EGU25-16009, updated on 15 Mar 2025
https://doi.org/10.5194/egusphere-egu25-16009
EGU General Assembly 2025
© Author(s) 2025. This work is distributed under
the Creative Commons Attribution 4.0 License.
Advancing Crop Yield Predictions: The Potential of Diffusion Models in Machine Learning for Agriculture
Amit Kumar Srivastava1,8, Krishnagopal Halder1, Yue Shi2, Liangxiu Han2, Radwa EI Shawi3, Jan Timko3, Wenzhi Zheng4, Gang Zhao5, Karam Alsafadi6, Manmeet Singh7, Dominik Behrend8, Thomas Gaiser8, and Frank Ewert1,8
Amit Kumar Srivastava et al.
  • 1Leibniz Centre for Agricultural Landscape Research (ZALF), Data Analysis and Simulation - Multiscale Modelling and Forecasting, Muencheberg, Germany (amitkumar.srivastava@zalf.de)
  • 2Department of Computing, and Mathematics, Faculty of Science and Engineering, Manchester Metropolitan University John Dalton Building, Chester Street, Manchester, M1 5GD, UK
  • 3Data Systems Group Institute of Computer Science University of Tartu Narva mnt 18, Tartu 51008, Estonia
  • 4College of Agricultural Science and Engineering, Hohai University NO 8, West Focheng Road, Nanjing, Jiangsu Province, China
  • 5College of Soil and Water Conservation Science and Engineering, North A&F University, Yangling, Shaanxi, China
  • 6College of the Environment and Ecology, Xiamen, Fujian 361102, China
  • 7Department of Earth and Planetary Sciences, Jackson School of Geosciences, Austin, USA
  • 8Institute of Crop Science and Resource Conservation, Katzenburgweg 5, 53115 University of Bonn, Germany

The dual challenges of climate change and a growing population exceeding 9 billion by 2030 necessitate precise regional crop yield prediction models to optimize management, ensure food security, and guide agricultural decisions. Machine learning (ML), leveraging big data and high-performance computing, provides powerful tools for addressing these complexities but faces challenges such as inconsistent data quality and variable algorithm performance. While ML algorithms like Convolutional Neural Networks (CNNs), Random Forests (RF), and Long Short-Term Memory (LSTM) networks show promise in crop yield prediction, their performance can be hindered by data noise and incompleteness. Diffusion (a probabilistic generative model), with its iterative denoising capabilities, offers resilience to these issues and holds significant potential to improve accuracy and reliability in crop forecasting, though their use in this domain remains largely untapped.

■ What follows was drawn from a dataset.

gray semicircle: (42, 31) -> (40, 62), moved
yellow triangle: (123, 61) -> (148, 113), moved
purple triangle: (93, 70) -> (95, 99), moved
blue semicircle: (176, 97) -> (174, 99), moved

This study compared XGBoost (XGB), a state-of-the-art tree-based ML model, with our proposed Diffusion-reg (DR) model. The input data for the models was compiled from multiple sources, including crop calendar data from MIRCA2000, net primary production (NPP) data from WAPOR, soil data from the Soil-Grids database, and maize crop yield data from the FAO database. Climate variables such as precipitation, air temperature, and solar radiation were obtained from ERA5, with all data aggregated into decadal periods. Additionally, Leaf Area Index (LAI) and Normalized Difference Vegetation Index (NDVI) data from MODIS were collected at 16-day intervals. In the subsequent step, maize yield data at the country level from the FAO was spatially disaggregated to produce pixel-scale estimates (250 m resolution, aligned with the soil input data resolution). This process focused exclusively on cropland areas within the five major maize-producing countries in Sub-Saharan Africa.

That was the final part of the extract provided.